All this, along with the endless sun and the pleasant, warm winter, makes Eilat the leading tourist city in Israel, preferred both by foreign visitors (European charters mostly) and Israeli vacationers.
Eilat (pop 55,000) is the southernmost town in Israel, isolated from the rest of the country by the Negev desert. It is sprawled along 7 kilometers of Red Sea coastline, between the borders of Egypt and Jordan, and offers spectacular views of the Gulf of Aqaba. Originally a strategic military outpost, Eilat's first incarnation was as a port, used for importing goods from Asia, such as oil and vehicles. In the 1970s, tourists began visiting Eilat. They were attracted by the coral reefs, sandy beaches, and the dry and sunny desert climate. The town began to develop, and tourism has become its main industry.

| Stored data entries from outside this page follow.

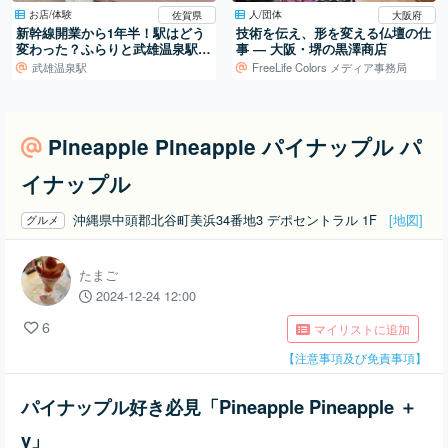
お店/体験
人/団体
佐賀県
大阪府
新幹線開業から1年半！駅はどう
技術を伝え、形を変える仏壇の仕
変わった？ふらりと武雄温泉駅
事 ― 大阪・堺の黒澤商店
へ。
武雄温泉駅
FreeLife Colors メディア事務局
Pineapple Pineapple パイナップル パ
イナップル
沖縄県中頭郡北谷町美浜34番地3 デポセントラル 1F
[地図]
グルメ
たまご
2024-12-24 12:00
6
マイリストに追加
【注意事項及び免責事項】
パイナップル好き必見「Pineapple Pineapple ＋
y」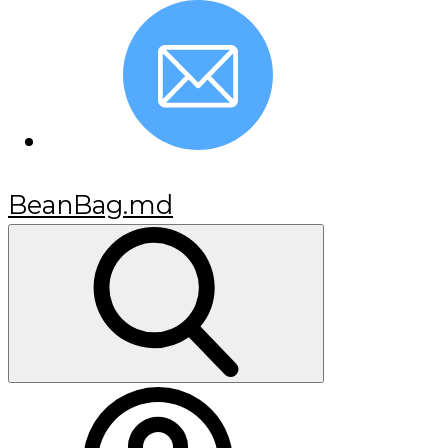
BeanBag.md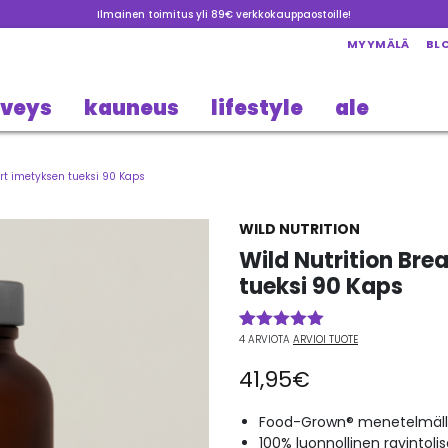
Ilmainen toimitus yli 89€ verkkokauppaostoille!
MYYMÄLÄ
BL
rveys
kauneus
lifestyle
ale
rt imetyksen tueksi 90 Kaps
WILD NUTRITION
Wild Nutrition Br
tueksi 90 Kaps
4
ARVIOTA
ARVIOI TUOTE
Arvio
4
5.00
5:stä
41,95
€
perustuen
asiakkaan
arvotukseen.
Food-Grown® menetelmällä
100% luonnollinen ravintoli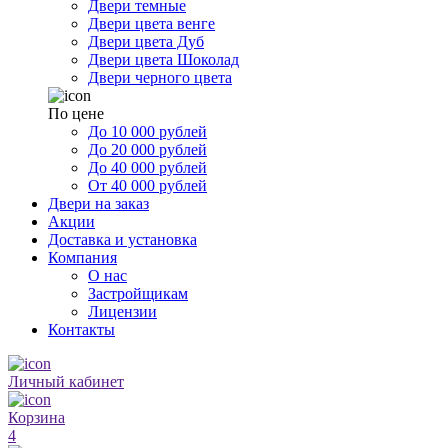
Двери темные
Двери цвета венге
Двери цвета Дуб
Двери цвета Шоколад
Двери черного цвета
По цене
До 10 000 рублей
До 20 000 рублей
До 40 000 рублей
От 40 000 рублей
Двери на заказ
Акции
Доставка и установка
Компания
О нас
Застройщикам
Лицензии
Контакты
Личный кабинет
Корзина
4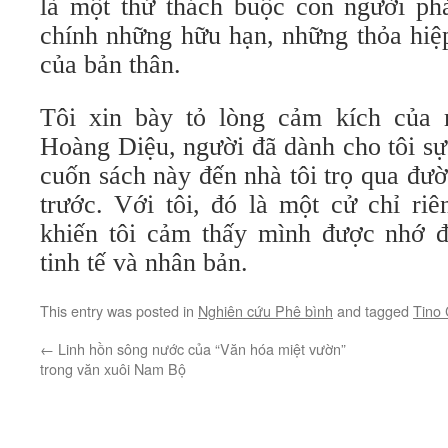
là một thử thách buộc con người phả
chính những hữu hạn, những thỏa hiệ
của bản thân.
Tôi xin bày tỏ lòng cảm kích của 
Hoàng Diệu, người đã dành cho tôi sự
cuốn sách này đến nhà tôi trọ qua đư
trước. Với tôi, đó là một cử chỉ ri
khiến tôi cảm thấy mình được nhớ đ
tinh tế và nhân bản.
This entry was posted in
Nghiên cứu Phê bình
and tagged
Tino
←
Linh hồn sông nước của “Văn hóa miệt vườn”
trong văn xuôi Nam Bộ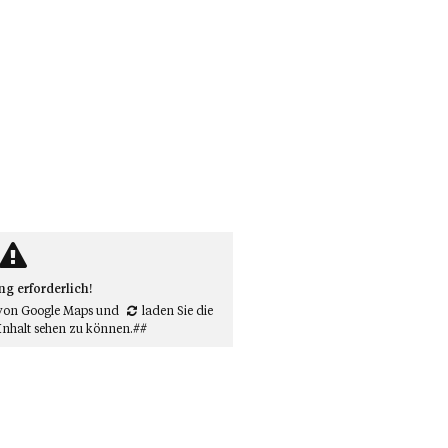
 erforderlich!
von Google Maps
und
laden Sie die
Inhalt sehen zu können.##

Today, the 2-kilometer (1.2-mile) North Beach area is full of hotels with opulent names like Herod's Palace and Queen of Sheba.
The Tayelet promenade extends the length of the beach front and hosts numerous stalls, street artists, restaurants, and fashionable shops.
The promenade has great views of the bay, and each evening it is full of strolling tourists. The southern beach, which has coral reefs, is protected by the Israel Nature Reserve Authority. It has many public beaches and excellent scuba diving centers. The Navy and commercial ports lie between the south and north beaches.